From deb4669881c614bf946523353e8d2fd3e3c08743 Mon Sep 17 00:00:00 2001
From: Alan Shurafa <ithelast@hotmail.com>
Date: Sat, 13 Jun 2026 16:33:58 -0400
Subject: [PATCH 12/12] fix: agent_auth_failed no longer false-positives on
 echoed auth text
MIME-Version: 1.0
Content-Type: text/plain; charset=UTF-8
Content-Transfer-Encoding: 8bit

The execute/verify auth gate scanned both the output and the full stderr
log for auth substrings unconditionally, so any run whose working log
echoed auth strings — plan text, or the auth-detection source itself —
was misread as "authentication failed" and aborted with no verdict
(observed building claude-build via codex-build). Mirror lib's robust
validate_agent_artifact discriminator: an auth banner in the output
counts only when the output is short (<50 words), and a banner in stderr
counts only when the output is empty (a real work product means the CLI
authenticated). Adds reliability sim S5a-S5d covering the regression.

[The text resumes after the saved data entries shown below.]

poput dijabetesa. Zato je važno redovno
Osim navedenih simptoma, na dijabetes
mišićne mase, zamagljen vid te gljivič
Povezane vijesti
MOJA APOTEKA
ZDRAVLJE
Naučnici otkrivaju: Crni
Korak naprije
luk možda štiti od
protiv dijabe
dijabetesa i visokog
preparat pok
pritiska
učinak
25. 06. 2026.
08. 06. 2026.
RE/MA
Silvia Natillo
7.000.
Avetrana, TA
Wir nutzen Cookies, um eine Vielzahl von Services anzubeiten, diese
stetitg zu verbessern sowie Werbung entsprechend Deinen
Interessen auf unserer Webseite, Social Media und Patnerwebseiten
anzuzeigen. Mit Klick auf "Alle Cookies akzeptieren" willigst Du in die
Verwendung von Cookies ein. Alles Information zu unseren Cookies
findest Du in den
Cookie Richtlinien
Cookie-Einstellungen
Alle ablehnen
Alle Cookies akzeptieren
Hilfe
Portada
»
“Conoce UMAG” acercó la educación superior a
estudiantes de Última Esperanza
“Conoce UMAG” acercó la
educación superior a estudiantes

Co-Authored-By: Claude Fable 5 <noreply@anthropic.com>
---
 dev-review/codex/dev-review.sh  | 30 ++++++++++---
 tests/reliability-simulation.sh | 75 +++++++++++++++++++++++++++++++++
 2 files changed, 99 insertions(+), 6 deletions(-)

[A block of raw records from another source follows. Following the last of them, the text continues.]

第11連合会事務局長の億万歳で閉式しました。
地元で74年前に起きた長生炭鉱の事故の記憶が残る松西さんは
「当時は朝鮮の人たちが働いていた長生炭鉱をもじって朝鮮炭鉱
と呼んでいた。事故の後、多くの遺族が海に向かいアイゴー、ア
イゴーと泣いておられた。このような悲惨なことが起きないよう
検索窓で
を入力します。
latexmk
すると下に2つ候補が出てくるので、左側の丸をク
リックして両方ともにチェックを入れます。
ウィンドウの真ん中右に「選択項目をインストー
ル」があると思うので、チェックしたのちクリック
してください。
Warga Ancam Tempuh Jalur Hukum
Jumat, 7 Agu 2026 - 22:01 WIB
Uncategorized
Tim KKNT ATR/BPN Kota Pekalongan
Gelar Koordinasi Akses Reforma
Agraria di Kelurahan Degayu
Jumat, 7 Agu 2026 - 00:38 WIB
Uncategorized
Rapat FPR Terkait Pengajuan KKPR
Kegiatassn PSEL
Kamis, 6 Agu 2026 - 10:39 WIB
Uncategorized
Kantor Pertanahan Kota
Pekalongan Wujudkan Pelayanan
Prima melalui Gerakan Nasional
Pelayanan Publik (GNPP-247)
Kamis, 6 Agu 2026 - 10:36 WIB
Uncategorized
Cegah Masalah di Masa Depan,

diff --git a/dev-review/codex/dev-review.sh b/dev-review/codex/dev-review.sh
index 8242e66..1027aee 100644
--- a/dev-review/codex/dev-review.sh
+++ b/dev-review/codex/dev-review.sh
@@ -315,18 +315,36 @@ write_text_file() {
 
 agent_auth_failed() {
   local agent="$1"
-  shift
-  local file_path
-  local cli_name
+  local output_file="${2:-}"
+  local stderr_file="${3:-}"
+  local cli_name words
 
   cli_name=$(agent_cli_name "$agent")
 
-  for file_path in "$@"; do
-    if file_contains_auth_failure "$file_path"; then
+  # A genuine auth failure means the CLI bailed BEFORE doing work, so its banner
+  # is short and stands alone. Mirror validate_agent_artifact's discriminator so
+  # a substantial work product that merely echoes auth strings — e.g. plan text,
+  # or the auth-detection source itself — is never misread as an auth failure.
+  #
+  # (1) Auth banner IN THE OUTPUT, but only when the output is short (< 50
+  #     words). A long output that mentions "Unauthorized"/"Not logged in" is
+  #     real work, not the CLI's own banner.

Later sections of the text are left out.